THE PHILIPPINE government should use historical evidence including old maps to cement its claim to disputed islands and reefs in the South China Sea, historians said at the weekend.
“The strongest way of owning a property is when you buy the island or the property,” Sultan Tomas R. Cabili, Jr., president of the Tomas Cabili Peace Foundation in Manila, said by telephone. “The second is through patrimony.”
Mr. Cabili said the indigenous Philippine map called Carta Indigena Filipina showed Philippine jurisdiction over the Spratly Islands and Scarborough Shoal in the South China Sea.
“Patrimony is through your ancestors who were the ones who brought people and did trade in the area with Taiwan up to the Vietnam Strait, where they anchored at the Spratlys to get their goods [to different places,]” he said.
Sixteen sultans in Mindanao known to be descendants of the Iranun ethnic group signed in August a declaration claiming ownership of the Spratlys and Scarborough Shoal using the Carta Indigena Filipina as evidence.
Muslim historian Nasser S. Sharief said in a separate video call the Philippine Congress should pass a bill declaring ownership of these islands, after which the government could bring the issue to the United Nations.
The House of Representatives passed the proposed law on maritime zones in May. A counterpart bill is being heard at the committee level.

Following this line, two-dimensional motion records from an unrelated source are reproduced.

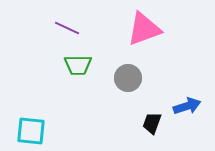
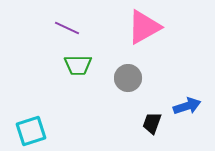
pink triangle: moved 2 px up; rotated 9 degrees counterclockwise
cyan square: rotated 24 degrees counterclockwise
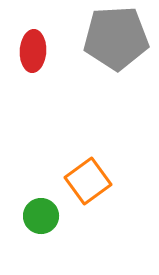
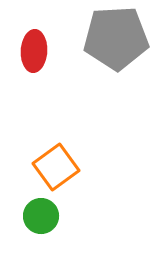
red ellipse: moved 1 px right
orange square: moved 32 px left, 14 px up
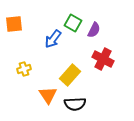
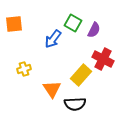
yellow rectangle: moved 11 px right
orange triangle: moved 4 px right, 6 px up
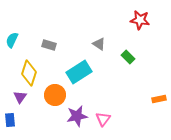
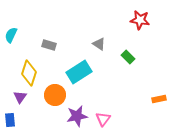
cyan semicircle: moved 1 px left, 5 px up
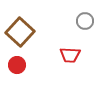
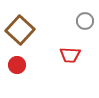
brown square: moved 2 px up
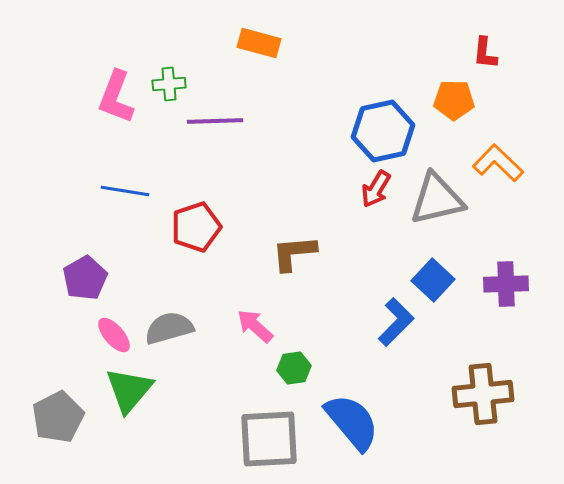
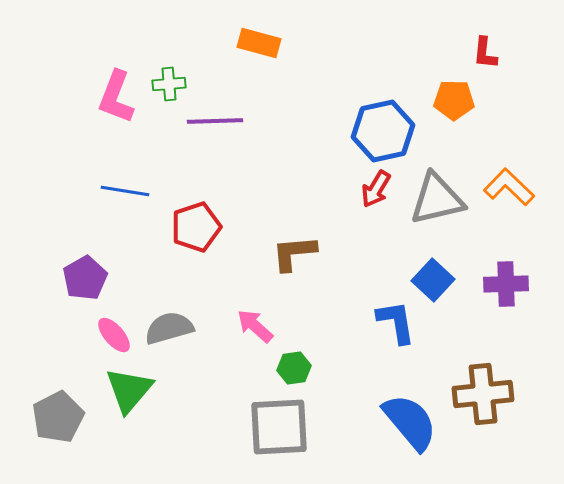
orange L-shape: moved 11 px right, 24 px down
blue L-shape: rotated 54 degrees counterclockwise
blue semicircle: moved 58 px right
gray square: moved 10 px right, 12 px up
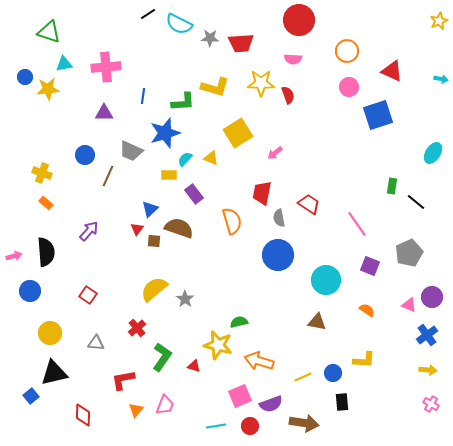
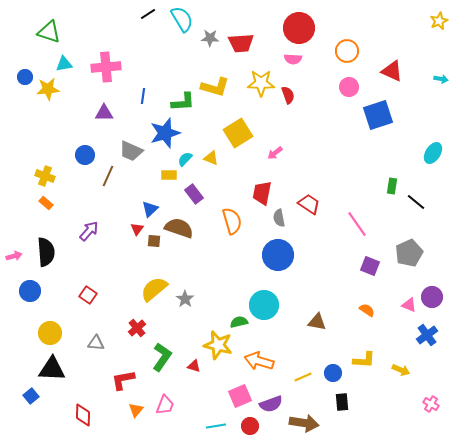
red circle at (299, 20): moved 8 px down
cyan semicircle at (179, 24): moved 3 px right, 5 px up; rotated 148 degrees counterclockwise
yellow cross at (42, 173): moved 3 px right, 3 px down
cyan circle at (326, 280): moved 62 px left, 25 px down
yellow arrow at (428, 370): moved 27 px left; rotated 18 degrees clockwise
black triangle at (54, 373): moved 2 px left, 4 px up; rotated 16 degrees clockwise
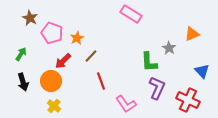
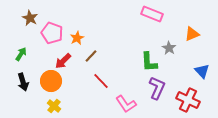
pink rectangle: moved 21 px right; rotated 10 degrees counterclockwise
red line: rotated 24 degrees counterclockwise
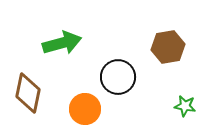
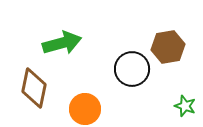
black circle: moved 14 px right, 8 px up
brown diamond: moved 6 px right, 5 px up
green star: rotated 10 degrees clockwise
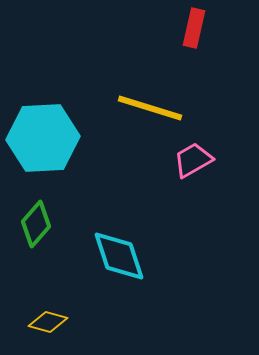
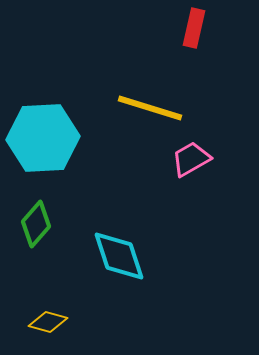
pink trapezoid: moved 2 px left, 1 px up
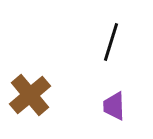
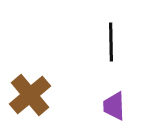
black line: rotated 18 degrees counterclockwise
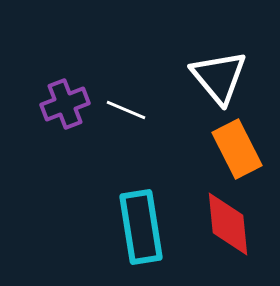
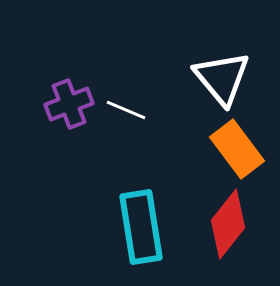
white triangle: moved 3 px right, 1 px down
purple cross: moved 4 px right
orange rectangle: rotated 10 degrees counterclockwise
red diamond: rotated 44 degrees clockwise
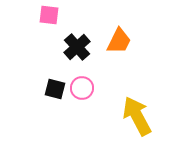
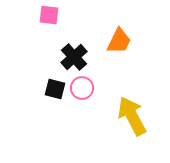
black cross: moved 3 px left, 10 px down
yellow arrow: moved 5 px left
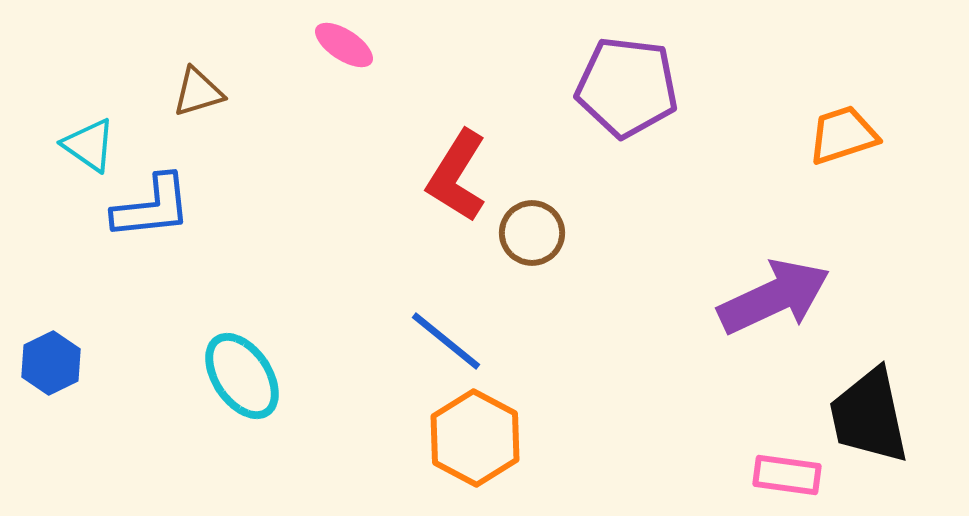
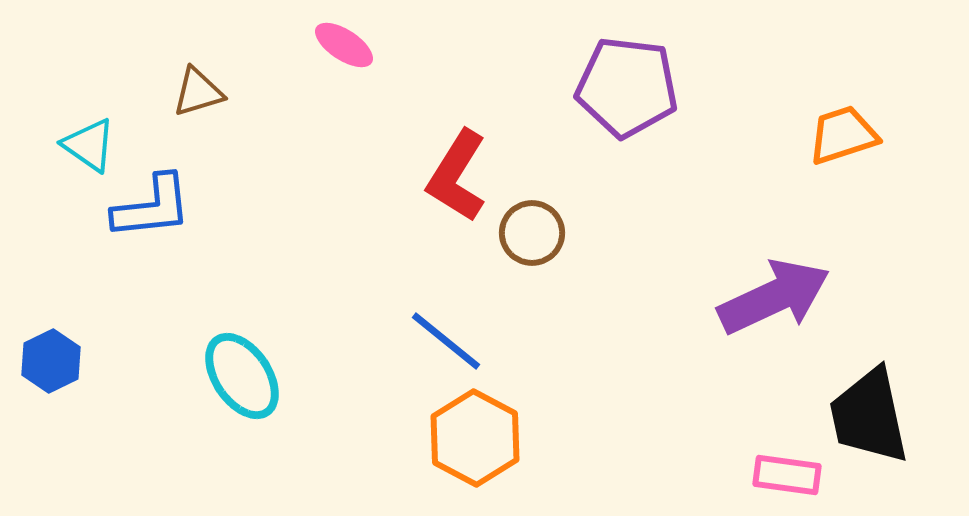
blue hexagon: moved 2 px up
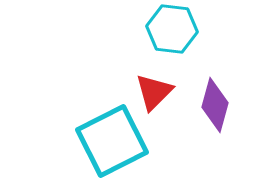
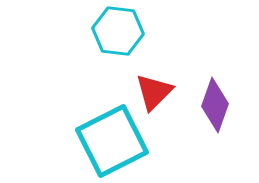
cyan hexagon: moved 54 px left, 2 px down
purple diamond: rotated 4 degrees clockwise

Maritime experts have been urging Congress to pass the measure to enforce a 2016 ruling by a United Nations-backed arbitration court that voided China’s claim to more than 80% of the South China Sea based on a 1940s map.
The Philippines has been unable to enforce the ruling and has since filed hundreds of protests over what it calls encroachment and harassment by China’s coast guard and its vast fishing fleet.
Mr. Cabili said the Philippines should fast-track mapping its claims in the South China Sea, noting that China has allegedly developed nine of about 20 features in the Spratlys “without our knowledge.”
“They only need two more and they can apply for an archipelago themselves and own these islands,” he added.
Mr. Sharief said the Carta Indigena Filipina was found on an Iranun-Moro ship that sunk along the coast of Sulu between the late 18th century and the early 19th century. It has been at the Museo Naval de Madrid since 1847.
He said the other map of the Philippines commonly used to refer to its territory, the Velarde map, only includes the Second Thomas Shoal and Scarborough Shoal, not the Spratlys.
The Spratly Islands are a disputed archipelago in the South China Sea composed of islands, islets, cays and more than 100 reefs. They lie off the coasts of the Philippines, Malaysia and southern Vietnam.
“The Carta Indigena Filipina map includes the South China Sea itself and it was drawn by indigenous Filipinos,” Mr. Sharief said.
The Iranun ethnic group, known to be ancestors of the Maranao and Maguindanaon, traded spices, vegetables and gold via the Sulawan Island or the Spratlys and Panakot Island or Scarborough Shoal, Mr. Cabili said.
“They were really warriors or pirates of the sea,” he said. “They were really very much armed during those days and they fought for the products they had on board.”
“Our ancestors actually traded from Palawan to the mainland Southeast Asia through the Spratlys,” Mr. Sharief said.
Mr. Cabili said he is set to meet with President Ferdinand R. Marcos, Jr.’s special envoy to China, Teodoro “Teddy Boy” L. Locsin, Jr. to propose negotiations with Beijing using the Carta Indigena Filipina map.